4/12 Zehong Lin status report
After talking with professor during the last meeting, I first updated the algorithm so that it can start and end of different nodes. I then embarked on testing the limits of my algorithm.
To do that, I first need to generate maps of my own. I first randomly generate the x and y coordinates of n nodes. The weight(distance) of edge between each pair of nodes is always the euclidean distance. I chose this to be the distance to avoid problems with the heuristic function in A*. After generating the nodes, I generate the edges. In order to test with maps of different sparseness, I only choose to include a certain percentage of all edges. When I include 100% of all edges, then the map is fully connected and these maps are usually the most challenging ones within the same node count.

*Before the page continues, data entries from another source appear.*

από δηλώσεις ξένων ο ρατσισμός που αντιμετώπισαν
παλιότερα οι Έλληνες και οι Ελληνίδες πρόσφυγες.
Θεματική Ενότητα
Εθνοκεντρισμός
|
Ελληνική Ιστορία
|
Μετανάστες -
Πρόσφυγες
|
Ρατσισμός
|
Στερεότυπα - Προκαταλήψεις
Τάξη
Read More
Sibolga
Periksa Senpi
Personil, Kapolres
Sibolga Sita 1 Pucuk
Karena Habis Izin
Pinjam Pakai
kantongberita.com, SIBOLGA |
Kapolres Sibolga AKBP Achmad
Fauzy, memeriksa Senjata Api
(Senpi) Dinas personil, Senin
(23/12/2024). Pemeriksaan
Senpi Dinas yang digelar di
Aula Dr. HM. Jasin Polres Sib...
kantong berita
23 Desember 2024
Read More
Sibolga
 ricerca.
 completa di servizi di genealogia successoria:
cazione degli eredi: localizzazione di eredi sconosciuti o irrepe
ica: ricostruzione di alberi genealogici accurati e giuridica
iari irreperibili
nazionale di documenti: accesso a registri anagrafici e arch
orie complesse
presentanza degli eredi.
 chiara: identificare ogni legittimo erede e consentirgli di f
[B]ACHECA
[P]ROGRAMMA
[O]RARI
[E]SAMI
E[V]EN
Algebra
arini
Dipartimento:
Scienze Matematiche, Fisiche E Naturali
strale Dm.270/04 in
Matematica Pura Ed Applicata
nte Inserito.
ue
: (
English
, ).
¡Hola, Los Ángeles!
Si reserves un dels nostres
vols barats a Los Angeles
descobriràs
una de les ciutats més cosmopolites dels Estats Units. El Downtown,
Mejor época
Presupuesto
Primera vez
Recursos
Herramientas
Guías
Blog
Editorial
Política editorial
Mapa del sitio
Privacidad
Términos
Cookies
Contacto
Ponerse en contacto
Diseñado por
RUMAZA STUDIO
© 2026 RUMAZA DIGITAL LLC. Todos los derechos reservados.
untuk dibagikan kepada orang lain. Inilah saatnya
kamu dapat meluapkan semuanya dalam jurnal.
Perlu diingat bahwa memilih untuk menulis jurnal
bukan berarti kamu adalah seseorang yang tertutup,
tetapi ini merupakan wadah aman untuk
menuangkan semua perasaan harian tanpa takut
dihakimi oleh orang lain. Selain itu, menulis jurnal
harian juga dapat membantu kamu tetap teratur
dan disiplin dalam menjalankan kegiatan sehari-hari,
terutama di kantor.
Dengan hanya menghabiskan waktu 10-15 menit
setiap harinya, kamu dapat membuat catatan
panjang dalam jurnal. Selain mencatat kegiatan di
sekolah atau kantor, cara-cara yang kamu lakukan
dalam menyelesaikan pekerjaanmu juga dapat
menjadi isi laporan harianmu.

While testing, I also alter the number of nodes that need to be visited. I do this by randomly marking y% of all nodes to be required nodes. For each map with n nodes and x% sparseness and y% required nodes, I generate 50 different tests. Each test has a randomly generated origin, a randomly generated destination, and a randomly generated list of nodes that need to be visited. After the algorithm runs and finds a optimal route, I check for correctly by checking whether route[0] == origin, route[-1] == destination, and whether all required nodes are in route. I did not perform optimality check.

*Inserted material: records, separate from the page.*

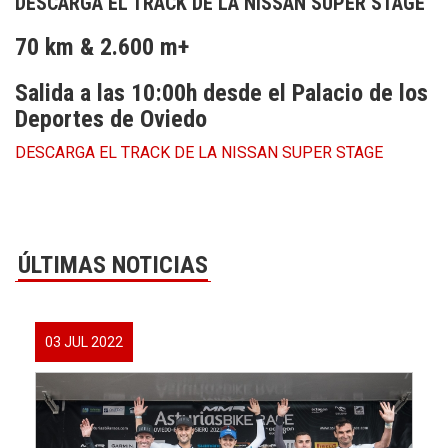
DESCARGA EL TRACK DE LA NISSAN SUPER STAGE
70 km & 2.600 m+
Salida a las 10:00h desde el Palacio de los
Deportes de Oviedo
DESCARGA EL TRACK DE LA NISSAN SUPER STAGE
ÚLTIMAS NOTICIAS
03 JUL 2022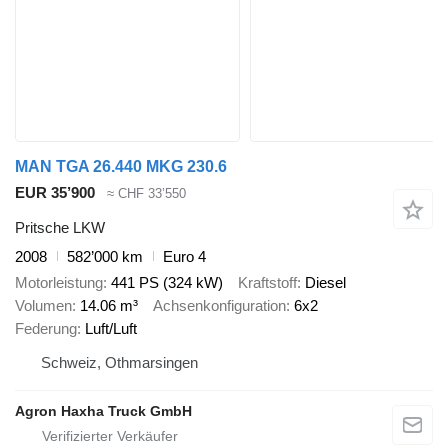
MAN TGA 26.440 MKG 230.6
EUR 35’900
≈ CHF 33’550
Pritsche LKW
2008
582’000 km
Euro 4
Motorleistung
441 PS (324 kW)
Kraftstoff
Diesel
Volumen
14.06 m³
Achsenkonfiguration
6x2
Federung
Luft/Luft
Schweiz, Othmarsingen
Agron Haxha Truck GmbH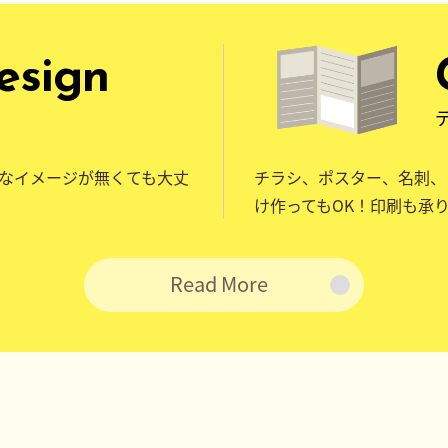
esign
なイメージが無くても大丈
チラシ、ポスター、名刺、
け作ってもOK！印刷も承
Read More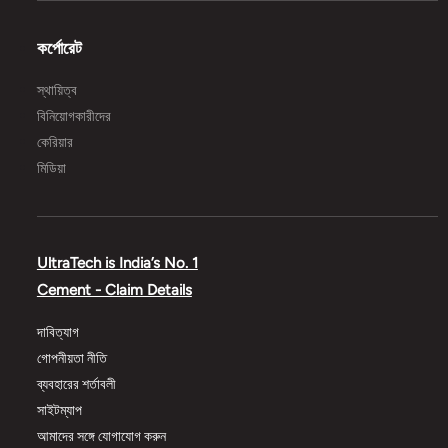
কর্পোরেট
স্থায়িত্ব
বিনিয়োগকারীদের
কেরিয়ার
মিডিয়া
UltraTech is India’s No. 1
Cement - Claim Details
দাবিত্যাগ
গোপনীয়তা নীতি
ব্যবহারের শর্তাবলী
সাইটম্যাপ
আমাদের সঙ্গে যোগাযোগ করুন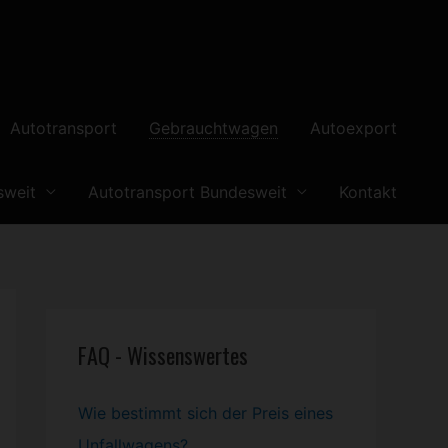
Autotransport
Gebrauchtwagen
Autoexport
sweit
Autotransport Bundesweit
Kontakt
FAQ - Wissenswertes
Wie bestimmt sich der Preis eines
Unfallwagens?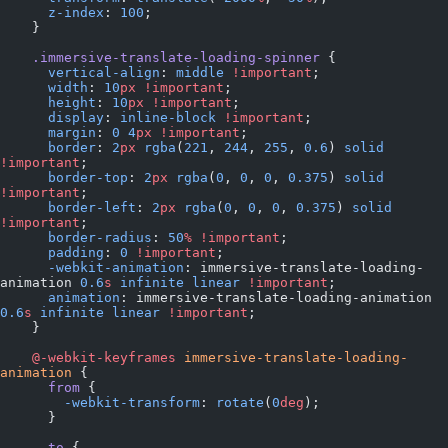
      z-index
: 
100
;
    }
    .immersive-translate-loading-spinner
 {
      vertical-align
: 
middle
 !important
;
      width
: 
10
px
 !important
;
      height
: 
10
px
 !important
;
      display
: 
inline-block
 !important
;
      margin
: 
0
 4
px
 !important
;
      border
: 
2
px
 rgba
(
221
, 
244
, 
255
, 
0.6
) 
solid
!important
;
      border-top
: 
2
px
 rgba
(
0
, 
0
, 
0
, 
0.375
) 
solid
!important
;
      border-left
: 
2
px
 rgba
(
0
, 
0
, 
0
, 
0.375
) 
solid
!important
;
      border-radius
: 
50
%
 !important
;
      padding
: 
0
 !important
;
      -webkit-animation
: immersive-translate-loading-
animation 
0.6
s
 infinite
 linear
 !important
;
      animation
: immersive-translate-loading-animation 
0.6
s
 infinite
 linear
 !important
;
    }
    @-webkit-keyframes
 immersive-translate-loading-
animation
 {
      from
 {
        -webkit-transform
: 
rotate
(
0
deg
);
      }
      to
 {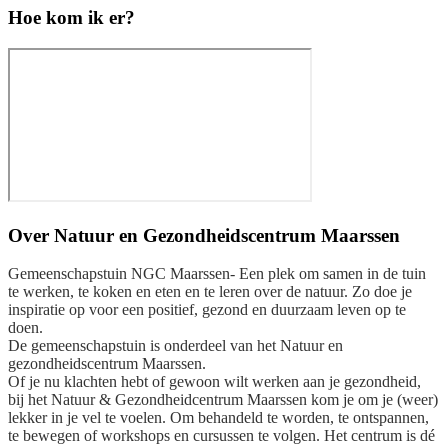
Hoe kom ik er?
Over
Natuur en Gezondheidscentrum Maarssen
Gemeenschapstuin NGC Maarssen- Een plek om samen in de tuin
te werken, te koken en eten en te leren over de natuur. Zo doe je
inspiratie op voor een positief, gezond en duurzaam leven op te
doen.
De gemeenschapstuin is onderdeel van het Natuur en
gezondheidscentrum Maarssen.
Of je nu klachten hebt of gewoon wilt werken aan je gezondheid,
bij het Natuur & Gezondheidcentrum Maarssen kom je om je (weer)
lekker in je vel te voelen. Om behandeld te worden, te ontspannen,
te bewegen of workshops en cursussen te volgen. Het centrum is dé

I tested with map up to 1000 nodes and up to 50% sparseness. I stopped at 50% sparseness because I think it is unfeasible for supermarkets to have a map that is very dense. There does not exist a direct path from the middle of an aisle to the middle of another aisle. My algorithm’s result is correct for all tests. The most computationally intense testing I did was map with 1000 nodes, 50% sparseness, and 50% of all nodes need to be visited. The planning can be done within 40 seconds. One caveat to this is that computing the shortest path between each pair of nodes using A* takes around 30 minutes. However, this is not an issue because my algorithm pre-computes all these information and saves them with the map. When each customer submits their shopping requests, no A* needs to be run.
Overall, I have also been considering the risks, feasibility and ethics of the project.
Next week, I plan on doing additional tests to mitigate risks, and web interface integration to increase our feasibility. Finally for the ethics portion, we want to make sure the goal of the project is not to full replace the current shopping experience, but the enhance it for users who would like to try the Autocart.